TASK INSTRUCTIONS: Select all lines holding the word "December" from the entries that follow.

THE DATA:
....................
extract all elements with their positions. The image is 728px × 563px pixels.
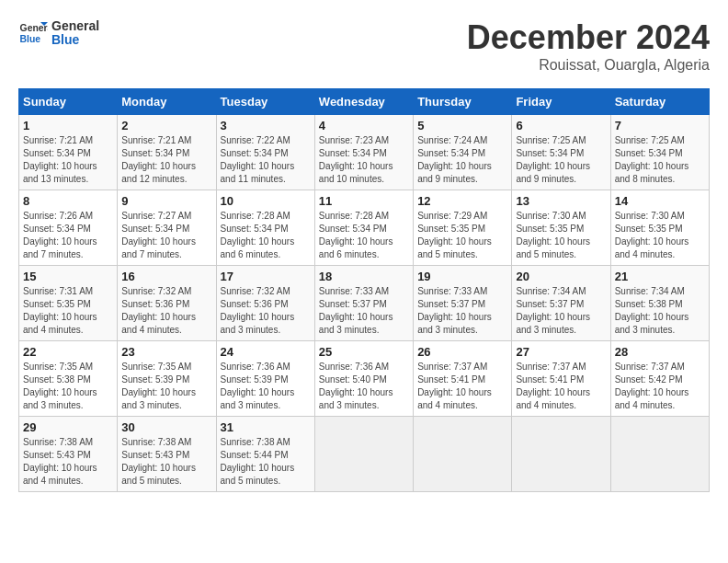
day-number: 17 xyxy=(221,270,311,283)
day-info: Sunrise: 7:24 AMSunset: 5:34 PMDaylight:… xyxy=(417,134,507,186)
day-number: 2 xyxy=(121,119,211,132)
day-number: 21 xyxy=(615,270,705,283)
day-info: Sunrise: 7:23 AMSunset: 5:34 PMDaylight:… xyxy=(319,134,409,186)
day-number: 19 xyxy=(417,270,507,283)
calendar-cell: 29Sunrise: 7:38 AMSunset: 5:43 PMDayligh… xyxy=(19,417,118,492)
day-info: Sunrise: 7:38 AMSunset: 5:44 PMDaylight:… xyxy=(221,436,311,488)
calendar-cell: 25Sunrise: 7:36 AMSunset: 5:40 PMDayligh… xyxy=(314,341,413,417)
day-number: 9 xyxy=(121,194,211,208)
day-info: Sunrise: 7:33 AMSunset: 5:37 PMDaylight:… xyxy=(417,285,507,337)
header-day-wednesday: Wednesday xyxy=(314,89,413,115)
day-number: 1 xyxy=(23,119,113,132)
calendar-cell: 1Sunrise: 7:21 AMSunset: 5:34 PMDaylight… xyxy=(19,115,118,190)
calendar-cell xyxy=(414,417,512,492)
day-info: Sunrise: 7:35 AMSunset: 5:39 PMDaylight:… xyxy=(121,361,211,412)
day-info: Sunrise: 7:25 AMSunset: 5:34 PMDaylight:… xyxy=(615,134,705,186)
calendar-cell: 15Sunrise: 7:31 AMSunset: 5:35 PMDayligh… xyxy=(19,266,118,341)
day-info: Sunrise: 7:37 AMSunset: 5:42 PMDaylight:… xyxy=(615,361,705,412)
day-number: 18 xyxy=(319,270,409,283)
day-info: Sunrise: 7:34 AMSunset: 5:37 PMDaylight:… xyxy=(516,285,606,337)
day-info: Sunrise: 7:30 AMSunset: 5:35 PMDaylight:… xyxy=(516,210,606,261)
calendar-cell: 13Sunrise: 7:30 AMSunset: 5:35 PMDayligh… xyxy=(512,190,610,266)
day-info: Sunrise: 7:22 AMSunset: 5:34 PMDaylight:… xyxy=(221,134,311,186)
calendar-cell: 18Sunrise: 7:33 AMSunset: 5:37 PMDayligh… xyxy=(314,266,413,341)
day-number: 4 xyxy=(319,119,409,132)
day-number: 27 xyxy=(516,345,606,359)
logo-blue: Blue xyxy=(51,33,99,47)
day-info: Sunrise: 7:21 AMSunset: 5:34 PMDaylight:… xyxy=(23,134,113,186)
calendar-cell: 22Sunrise: 7:35 AMSunset: 5:38 PMDayligh… xyxy=(19,341,118,417)
day-info: Sunrise: 7:37 AMSunset: 5:41 PMDaylight:… xyxy=(417,361,507,412)
header-row: SundayMondayTuesdayWednesdayThursdayFrid… xyxy=(19,89,710,115)
calendar-cell: 24Sunrise: 7:36 AMSunset: 5:39 PMDayligh… xyxy=(216,341,314,417)
calendar-cell: 16Sunrise: 7:32 AMSunset: 5:36 PMDayligh… xyxy=(118,266,216,341)
calendar-cell: 11Sunrise: 7:28 AMSunset: 5:34 PMDayligh… xyxy=(314,190,413,266)
day-info: Sunrise: 7:28 AMSunset: 5:34 PMDaylight:… xyxy=(221,210,311,261)
calendar-cell xyxy=(610,417,709,492)
calendar-week-2: 8Sunrise: 7:26 AMSunset: 5:34 PMDaylight… xyxy=(19,190,710,266)
day-number: 24 xyxy=(221,345,311,359)
calendar-week-5: 29Sunrise: 7:38 AMSunset: 5:43 PMDayligh… xyxy=(19,417,710,492)
day-number: 12 xyxy=(417,194,507,208)
calendar-cell: 17Sunrise: 7:32 AMSunset: 5:36 PMDayligh… xyxy=(216,266,314,341)
svg-text:Blue: Blue xyxy=(20,34,41,44)
day-info: Sunrise: 7:36 AMSunset: 5:40 PMDaylight:… xyxy=(319,361,409,412)
day-number: 31 xyxy=(221,420,311,434)
header: General Blue General Blue December 2024 … xyxy=(18,18,710,74)
calendar-cell: 30Sunrise: 7:38 AMSunset: 5:43 PMDayligh… xyxy=(118,417,216,492)
day-info: Sunrise: 7:32 AMSunset: 5:36 PMDaylight:… xyxy=(121,285,211,337)
calendar-cell: 14Sunrise: 7:30 AMSunset: 5:35 PMDayligh… xyxy=(610,190,709,266)
day-number: 29 xyxy=(23,420,113,434)
calendar-cell xyxy=(512,417,610,492)
calendar-week-3: 15Sunrise: 7:31 AMSunset: 5:35 PMDayligh… xyxy=(19,266,710,341)
day-info: Sunrise: 7:30 AMSunset: 5:35 PMDaylight:… xyxy=(615,210,705,261)
logo-general: General xyxy=(51,19,99,33)
day-number: 7 xyxy=(615,119,705,132)
day-number: 3 xyxy=(221,119,311,132)
day-info: Sunrise: 7:38 AMSunset: 5:43 PMDaylight:… xyxy=(121,436,211,488)
day-number: 11 xyxy=(319,194,409,208)
day-number: 28 xyxy=(615,345,705,359)
day-info: Sunrise: 7:37 AMSunset: 5:41 PMDaylight:… xyxy=(516,361,606,412)
day-number: 26 xyxy=(417,345,507,359)
day-info: Sunrise: 7:34 AMSunset: 5:38 PMDaylight:… xyxy=(615,285,705,337)
calendar-table: SundayMondayTuesdayWednesdayThursdayFrid… xyxy=(18,88,710,492)
day-info: Sunrise: 7:27 AMSunset: 5:34 PMDaylight:… xyxy=(121,210,211,261)
header-day-sunday: Sunday xyxy=(19,89,118,115)
logo-icon: General Blue xyxy=(18,18,48,48)
calendar-cell: 4Sunrise: 7:23 AMSunset: 5:34 PMDaylight… xyxy=(314,115,413,190)
calendar-cell: 3Sunrise: 7:22 AMSunset: 5:34 PMDaylight… xyxy=(216,115,314,190)
calendar-cell: 28Sunrise: 7:37 AMSunset: 5:42 PMDayligh… xyxy=(610,341,709,417)
day-info: Sunrise: 7:36 AMSunset: 5:39 PMDaylight:… xyxy=(221,361,311,412)
calendar-cell: 31Sunrise: 7:38 AMSunset: 5:44 PMDayligh… xyxy=(216,417,314,492)
day-number: 23 xyxy=(121,345,211,359)
header-day-friday: Friday xyxy=(512,89,610,115)
calendar-cell: 20Sunrise: 7:34 AMSunset: 5:37 PMDayligh… xyxy=(512,266,610,341)
day-number: 22 xyxy=(23,345,113,359)
day-number: 20 xyxy=(516,270,606,283)
calendar-cell: 21Sunrise: 7:34 AMSunset: 5:38 PMDayligh… xyxy=(610,266,709,341)
day-number: 30 xyxy=(121,420,211,434)
day-number: 14 xyxy=(615,194,705,208)
calendar-cell: 5Sunrise: 7:24 AMSunset: 5:34 PMDaylight… xyxy=(414,115,512,190)
day-info: Sunrise: 7:21 AMSunset: 5:34 PMDaylight:… xyxy=(121,134,211,186)
calendar-week-4: 22Sunrise: 7:35 AMSunset: 5:38 PMDayligh… xyxy=(19,341,710,417)
day-info: Sunrise: 7:31 AMSunset: 5:35 PMDaylight:… xyxy=(23,285,113,337)
calendar-cell: 19Sunrise: 7:33 AMSunset: 5:37 PMDayligh… xyxy=(414,266,512,341)
day-info: Sunrise: 7:28 AMSunset: 5:34 PMDaylight:… xyxy=(319,210,409,261)
title-section: December 2024 Rouissat, Ouargla, Algeria xyxy=(467,18,710,74)
header-day-monday: Monday xyxy=(118,89,216,115)
calendar-cell: 2Sunrise: 7:21 AMSunset: 5:34 PMDaylight… xyxy=(118,115,216,190)
header-day-thursday: Thursday xyxy=(414,89,512,115)
day-number: 25 xyxy=(319,345,409,359)
day-info: Sunrise: 7:35 AMSunset: 5:38 PMDaylight:… xyxy=(23,361,113,412)
day-number: 10 xyxy=(221,194,311,208)
day-info: Sunrise: 7:33 AMSunset: 5:37 PMDaylight:… xyxy=(319,285,409,337)
calendar-week-1: 1Sunrise: 7:21 AMSunset: 5:34 PMDaylight… xyxy=(19,115,710,190)
calendar-cell: 6Sunrise: 7:25 AMSunset: 5:34 PMDaylight… xyxy=(512,115,610,190)
day-info: Sunrise: 7:38 AMSunset: 5:43 PMDaylight:… xyxy=(23,436,113,488)
day-number: 8 xyxy=(23,194,113,208)
calendar-title: December 2024 xyxy=(467,18,710,57)
day-number: 16 xyxy=(121,270,211,283)
calendar-cell: 7Sunrise: 7:25 AMSunset: 5:34 PMDaylight… xyxy=(610,115,709,190)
....................
TASK ANSWER:
header: General Blue General Blue December 2024 … xyxy=(18,18,710,74)
title-section: December 2024 Rouissat, Ouargla, Algeria xyxy=(467,18,710,74)
calendar-title: December 2024 xyxy=(467,18,710,57)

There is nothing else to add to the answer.